Batteries now included
Mar 12th 2009
From The Economist print edition
The missing piece of the electric-car jigsaw has just turned up
IF YOU want to buy an electric car, you can. Tesla Motors, a firm based in San Carlos, California, will sell you a nifty open-top sports job for $109,000. Not cheap, admittedly, but cheap to run. Plugged in overnight, it can be refuelled for the equivalent of 25 cents a litre of petrol. The catch is, “plugged in overnight”. Tesla’s vehicles use standard lithium-ion battery cells. As any owner of a mobile phone or laptop computer knows, these take time to charge. If you use 6,831 of them, as a Tesla sports car does, that time does tend to drag on. Which is fine if you are not planning a long trip the following day, for a full charge will take you about 350km (220 miles). But it might cramp the style of anyone planning to bomb down from, say, Paris to Cannes, and who would therefore need to refuel on the way.

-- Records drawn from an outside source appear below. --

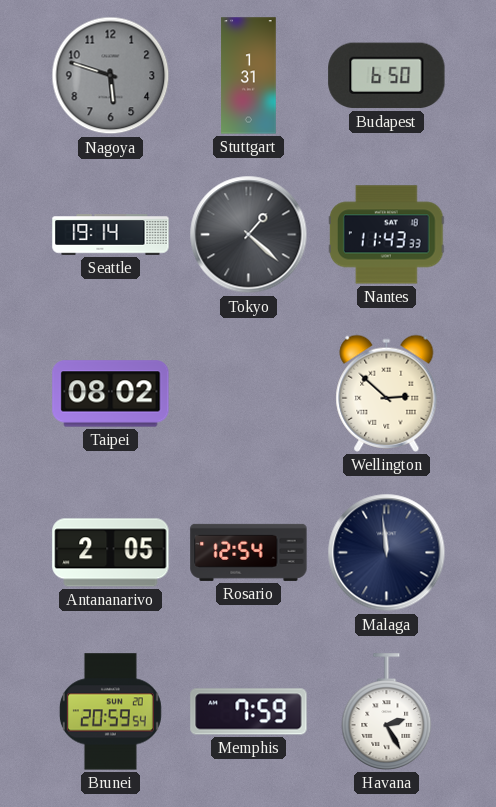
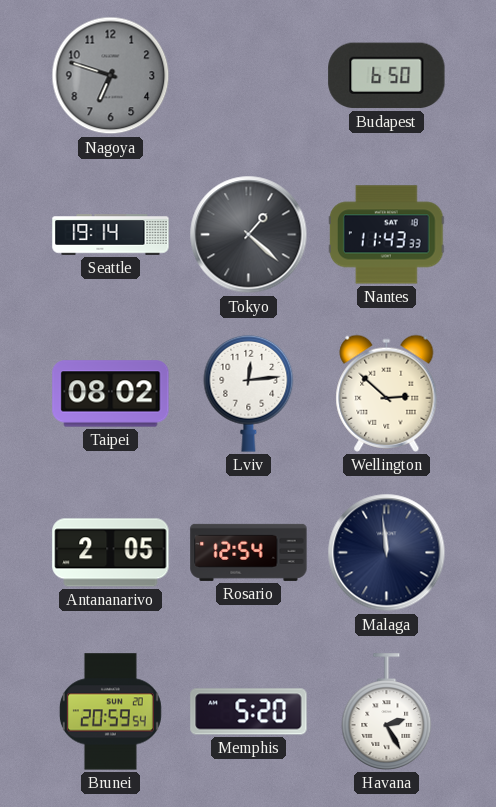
Nagoya: 5:48 -> 6:48
Stuttgart: 1:31 -> none
Lviv: none -> 12:14
Memphis: 7:59 -> 5:20
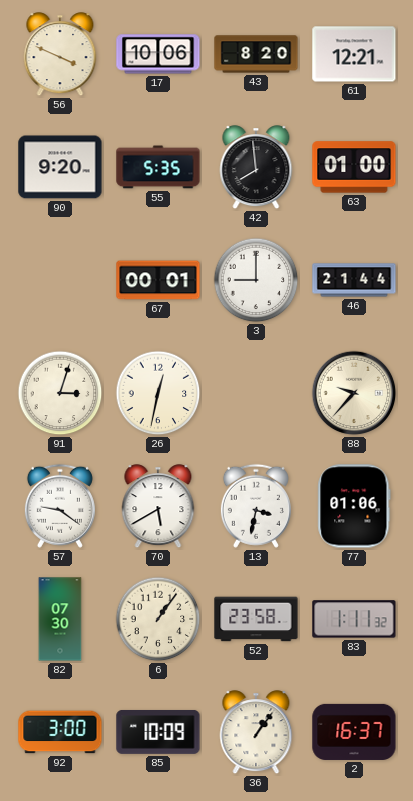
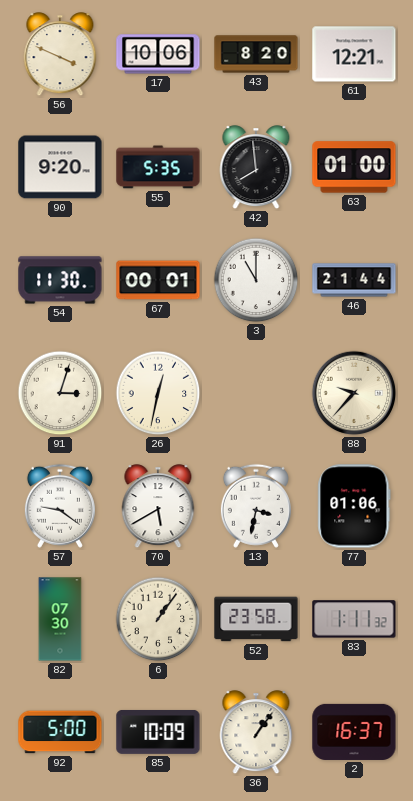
54: none -> 11:30
3: 9:00 -> 11:00
92: 3:00 -> 5:00
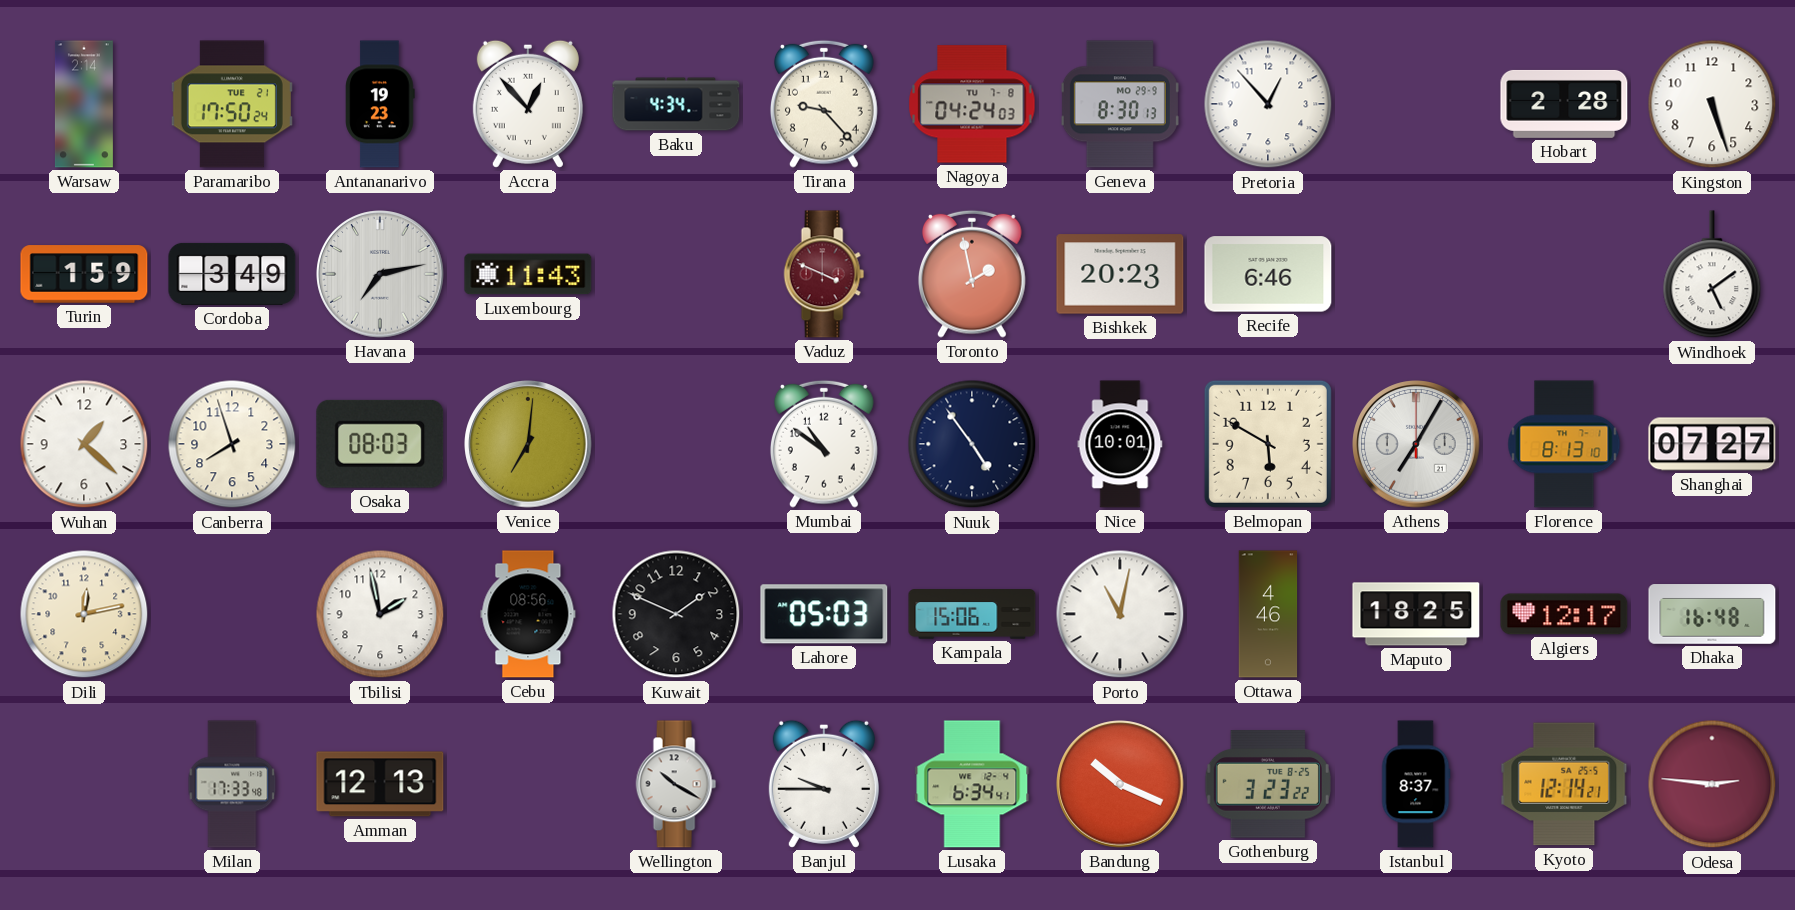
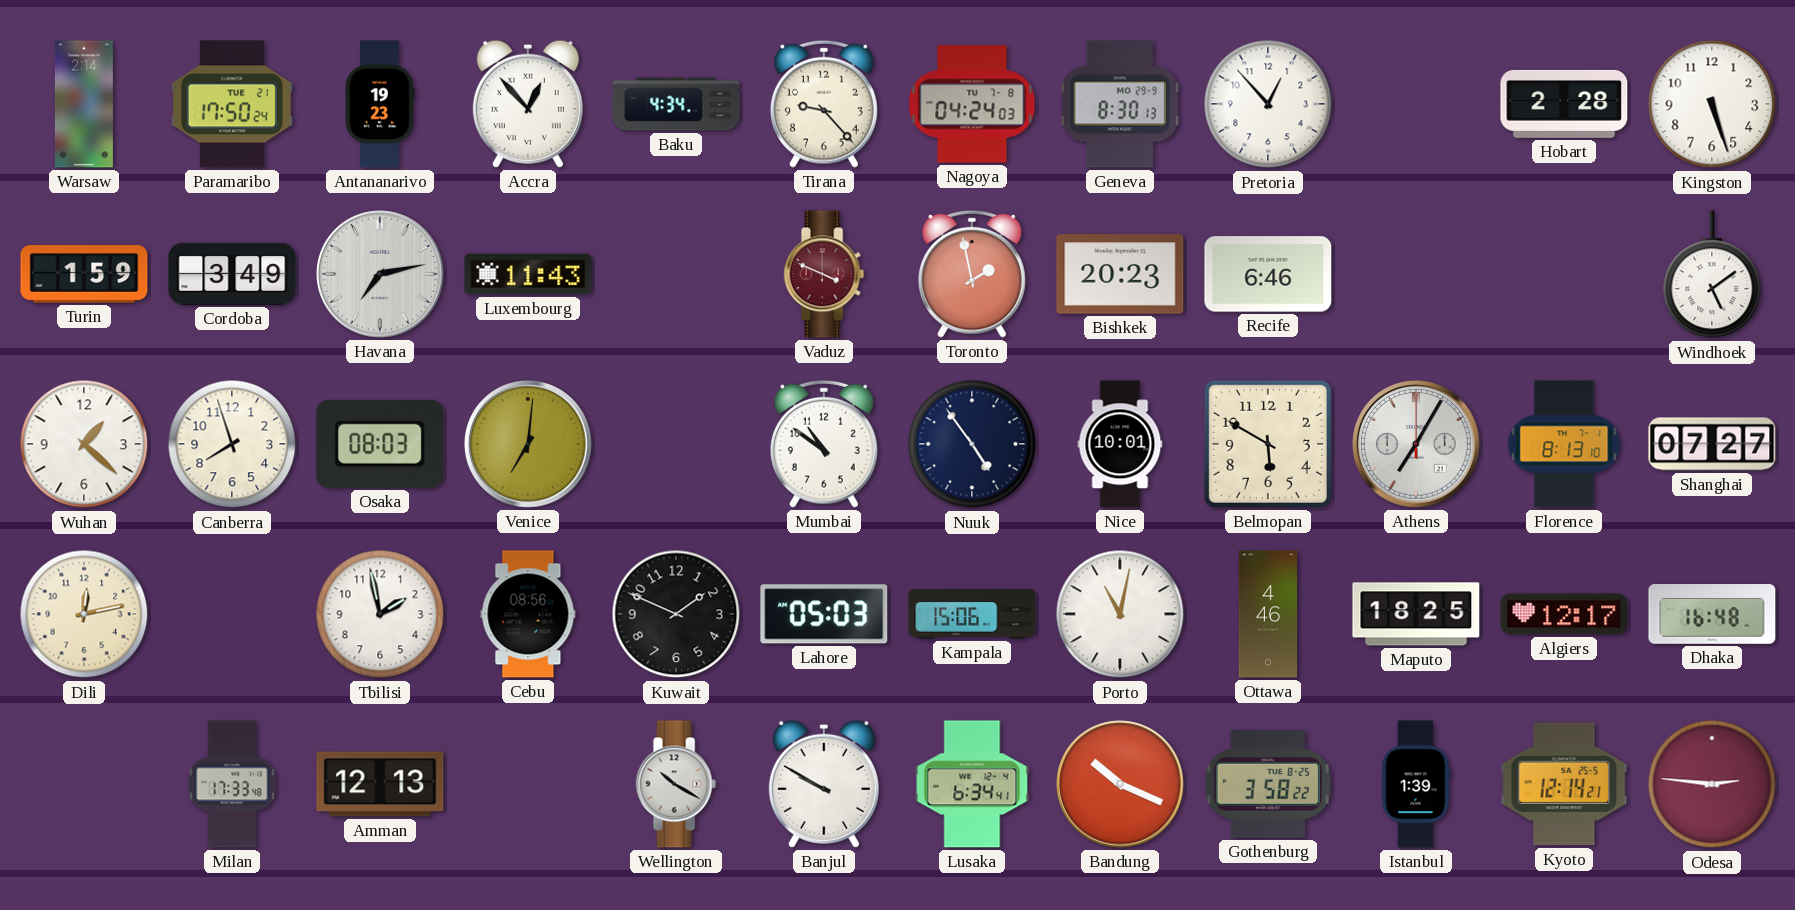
Banjul: 9:45 -> 9:50
Gothenburg: 3:23 -> 3:58
Istanbul: 8:37 -> 1:39
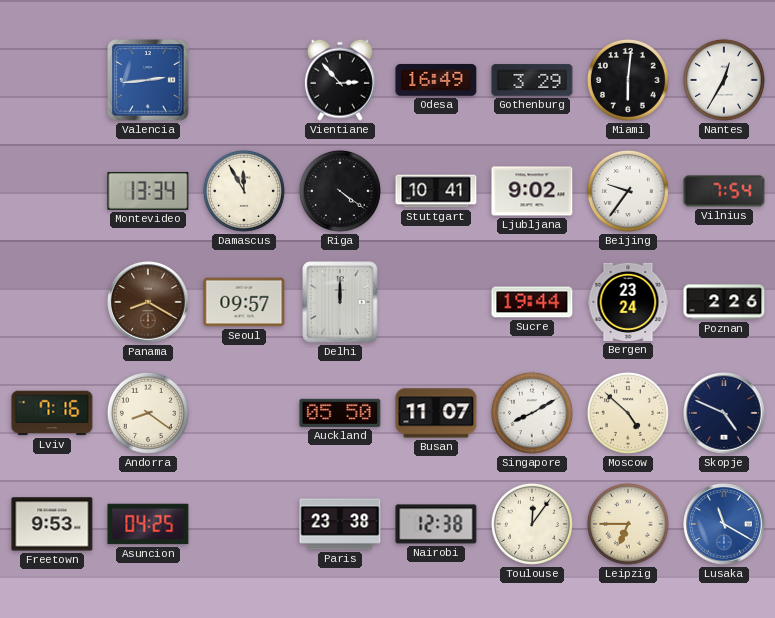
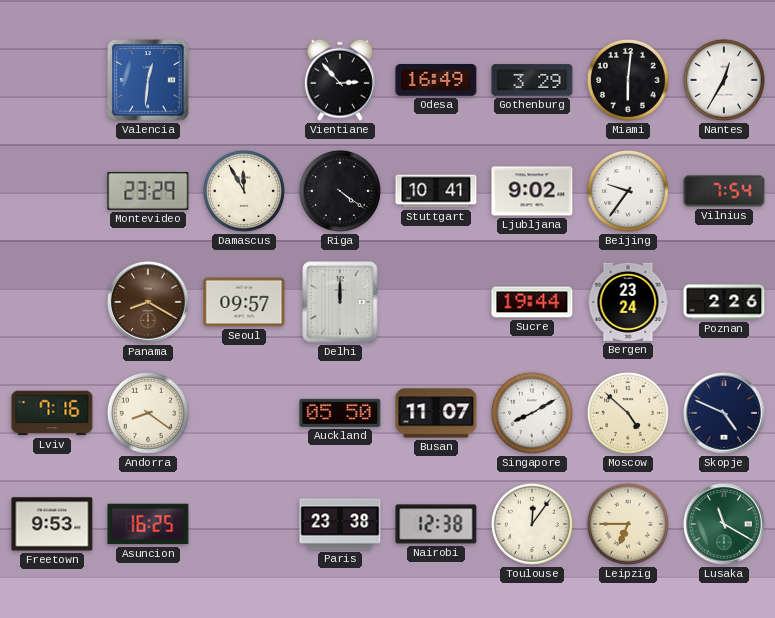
Valencia: 2:44 -> 12:31
Montevideo: 13:34 -> 23:29
Asuncion: 04:25 -> 16:25
Lusaka dial: blue -> green
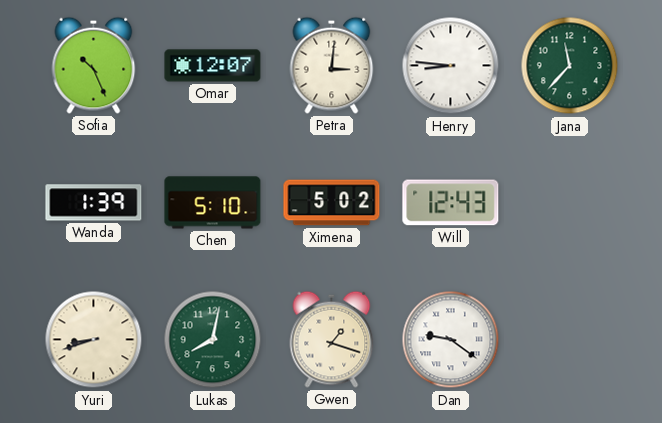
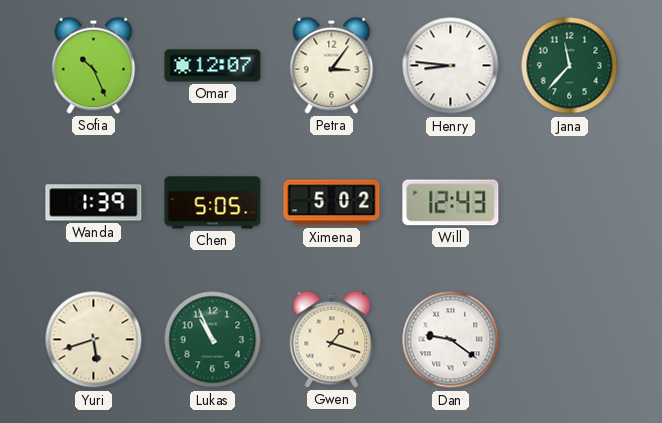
Petra: 3:01 -> 3:06
Chen: 5:10 -> 5:05
Yuri: 8:42 -> 5:42
Lukas: 8:02 -> 10:56
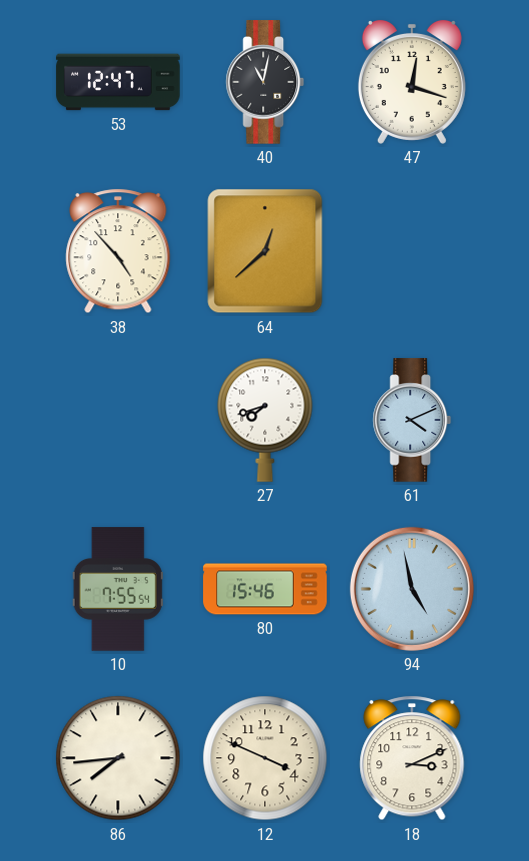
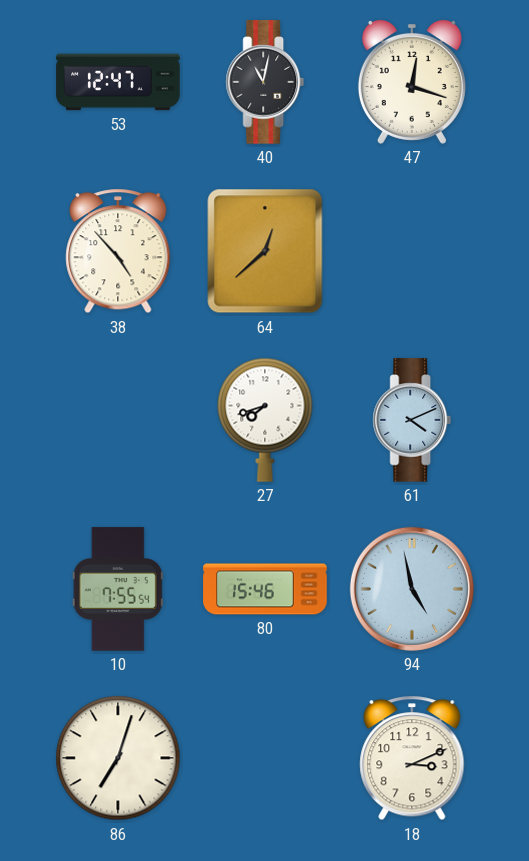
86: 7:44 -> 7:03
12: 3:49 -> none
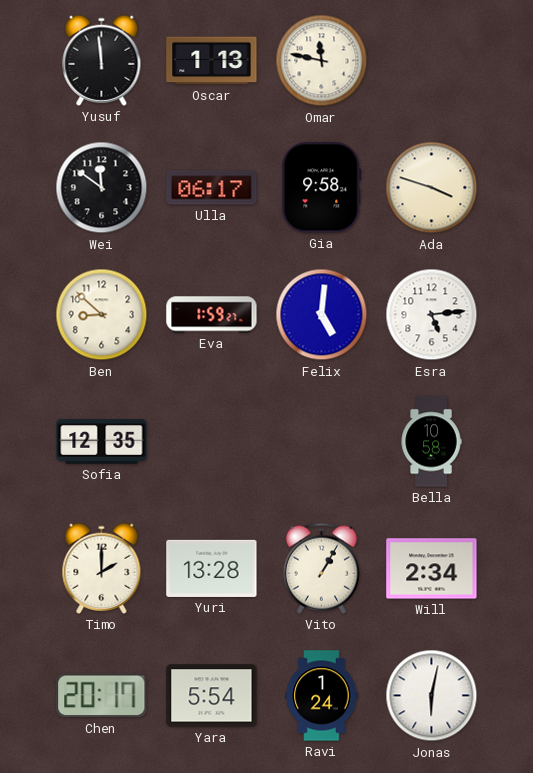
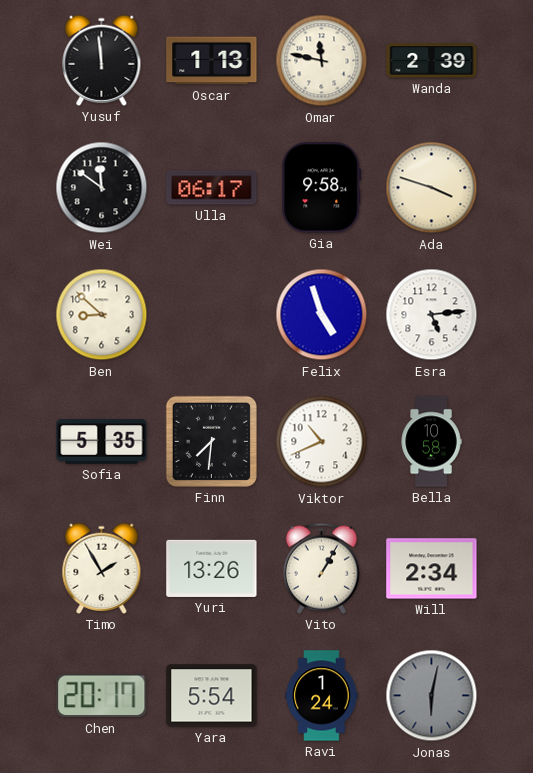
Wanda: none -> 2:39
Eva: 1:59 -> none
Felix: 5:01 -> 4:57
Sofia: 12:35 -> 5:35
Finn: none -> 7:31
Viktor: none -> 10:41
Timo: 2:00 -> 1:55
Yuri: 13:28 -> 13:26
Jonas dial: white -> grey
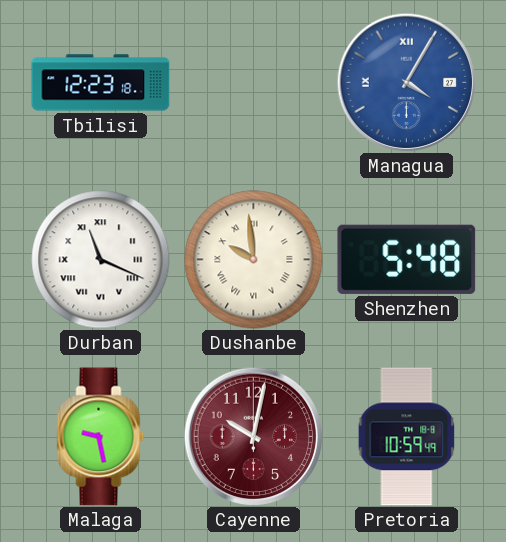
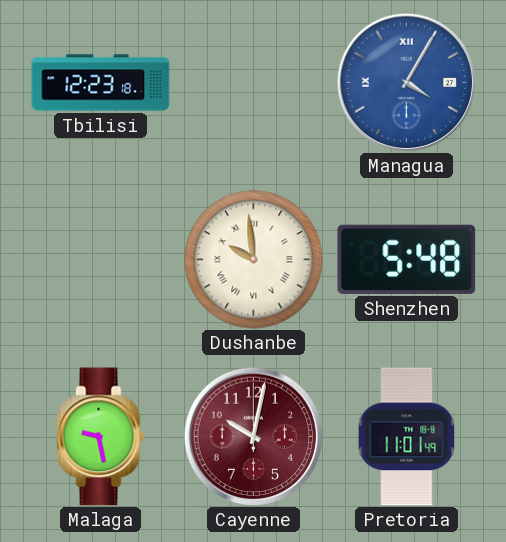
Durban: 11:19 -> none
Pretoria: 10:59 -> 11:01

Gerbrand Ceder and Byoungwoo Kang of the Massachusetts Institute of Technology hope to change this, and thus help make the electric car a work-a-day consumer item, rather than a high-end boy’s toy. In this week’s Nature they have published the technical details of a new battery material that will, if all goes well, take the waiting out of wanting, at least when it comes to recharging.
Broadly speaking, there are two ways of storing electrical energy in a chemical system. One is a standard battery, in which the whole material of the electrodes acts as a storage medium. That allows lots of energy to be squirrelled away, but makes it relatively hard to get at—and so it can be released or put back in only slowly. The other way is called a supercapacitor. This stores energy only at the surface of the electrode. It is quick to charge and discharge, but cannot hold much energy. The great prize in the battery world has thus been a material that can both store a lot and discharge rapidly, and it is this that Dr Ceder and Mr Kang think they have come up with.